Salient to Investors:
- The Consumer Financial Protection Bureau reports the share of Americans 65 and older with mortgage debt rose to 30% in 2011 with a median debt adjusted for inflation of $79,000, from 22% in 2001 with a median debt of $43,400.
- The increase in mortgage debt makes these households more susceptible to economic swings, increasing the risk of inability to recoup losses.
- John Gist at George Washington University said reasons include the surge in refinancing in the early 2000s and in the post-recession years, the ability to buy with smaller down payments during the housing boom, and the acquisition of vacation homes.
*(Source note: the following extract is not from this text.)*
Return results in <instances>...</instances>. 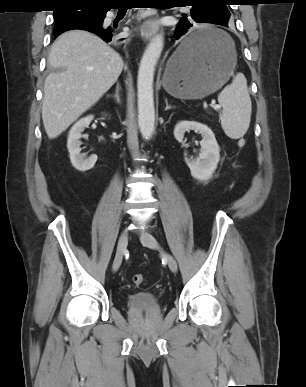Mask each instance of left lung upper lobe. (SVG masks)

Gist said the highest rates of refinancing occurred among boomers – over half in 2004 and 2007.
- The median duration of joblessness for adults 65 years and older was 17.8 weeks in July, versus 13.5 weeks for those 25 to 34.
- Julia Coronado at Graham Capital Mgmt said a mortgage is a source of risk for older households, particularly given the labor market experience.
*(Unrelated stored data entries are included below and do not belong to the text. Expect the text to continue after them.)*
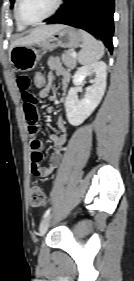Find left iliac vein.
<instances>
[{"mask_svg": "<svg viewBox=\"0 0 134 281\" xmlns=\"http://www.w3.org/2000/svg\"><path fill=\"white\" fill-rule=\"evenodd\" d=\"M51 219H52V216H51V215H48V216L42 221V223H41V225H40V228H39V234H40V236H43V235L46 233V231H47V229H48V227H49V224H50V222H51Z\"/></svg>", "mask_w": 134, "mask_h": 281, "instance_id": "left-iliac-vein-1", "label": "left iliac vein"}]
</instances>
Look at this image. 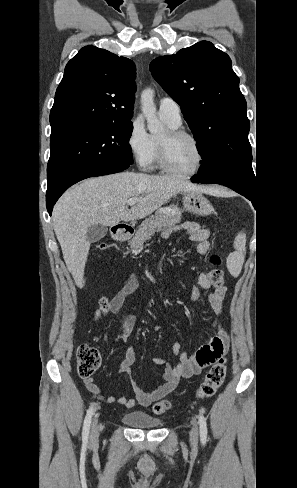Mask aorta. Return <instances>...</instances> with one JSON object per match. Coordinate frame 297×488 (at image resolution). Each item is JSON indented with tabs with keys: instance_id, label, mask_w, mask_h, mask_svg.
Segmentation results:
<instances>
[{
	"instance_id": "obj_1",
	"label": "aorta",
	"mask_w": 297,
	"mask_h": 488,
	"mask_svg": "<svg viewBox=\"0 0 297 488\" xmlns=\"http://www.w3.org/2000/svg\"><path fill=\"white\" fill-rule=\"evenodd\" d=\"M141 109L147 120V128L152 134L163 132L164 125L156 116L154 90L147 88L141 93Z\"/></svg>"
}]
</instances>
- Barbara Butrica and Nadia Karamcheva at Urban Institute said 65% of homeowners with mortgages are still working at age 64, versus 54% of those without housing debt.
- Greg Frost at Frost Mortgage Banking said boomers will be the first generation to take advantage of reverse mortgages on a large-scale.
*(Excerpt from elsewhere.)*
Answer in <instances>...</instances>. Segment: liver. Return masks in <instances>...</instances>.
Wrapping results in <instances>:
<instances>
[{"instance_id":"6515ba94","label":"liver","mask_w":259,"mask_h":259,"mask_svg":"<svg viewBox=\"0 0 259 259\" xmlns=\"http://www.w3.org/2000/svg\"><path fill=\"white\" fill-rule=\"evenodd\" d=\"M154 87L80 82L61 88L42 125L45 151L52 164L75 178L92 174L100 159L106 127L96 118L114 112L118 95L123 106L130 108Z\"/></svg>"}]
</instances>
- Donald Frommeyer at the National Association of Mortgage Brokers said boomers do not have the same desire to pay off mortgages as the WWII generation.
- Sam Khater at CoreLogic said as millennials delay buying homes, they may prolong the trend.
- Homeownership for Americans 35 years old and younger fell to 35.9% in Q2, 2014, the lowest quarterly level since 1994, and versus the high of 43.6% in 2004.